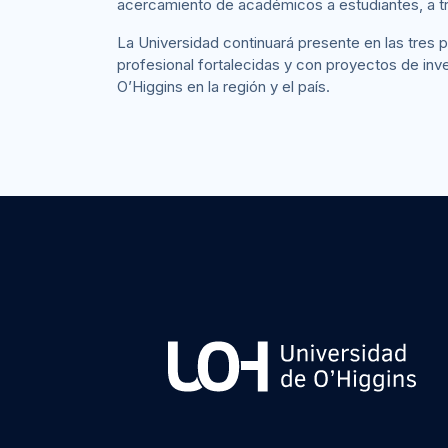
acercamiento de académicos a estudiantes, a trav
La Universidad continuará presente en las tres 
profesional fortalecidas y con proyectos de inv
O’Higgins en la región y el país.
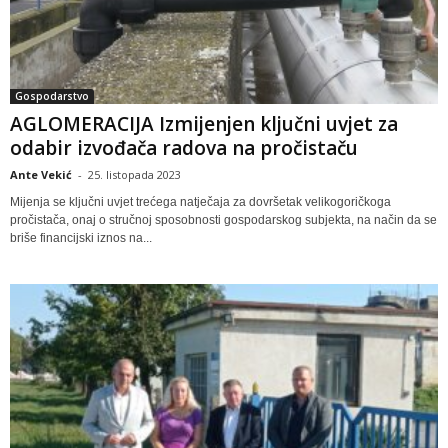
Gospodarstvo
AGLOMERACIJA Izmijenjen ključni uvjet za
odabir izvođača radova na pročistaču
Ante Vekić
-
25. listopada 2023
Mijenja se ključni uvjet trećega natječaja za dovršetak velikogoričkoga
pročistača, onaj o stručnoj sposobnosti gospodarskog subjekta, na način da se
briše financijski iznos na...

...

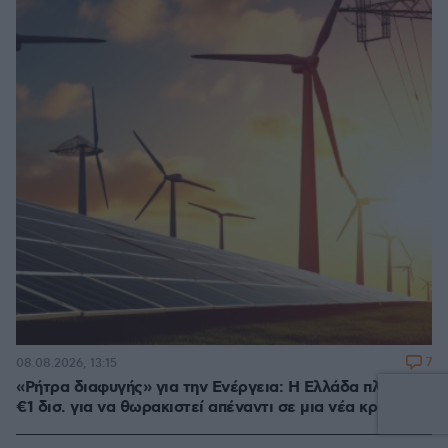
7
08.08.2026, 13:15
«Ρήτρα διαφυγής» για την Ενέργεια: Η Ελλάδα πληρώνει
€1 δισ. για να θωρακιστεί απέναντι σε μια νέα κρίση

DIRECTIONS FOR THIS TASK: Please go through the data above and copy each line containing the word "uvjet".

RESPONSE FOR THIS EXERCISE:
AGLOMERACIJA Izmijenjen ključni uvjet za
Mijenja se ključni uvjet trećega natječaja za dovršetak velikogoričkoga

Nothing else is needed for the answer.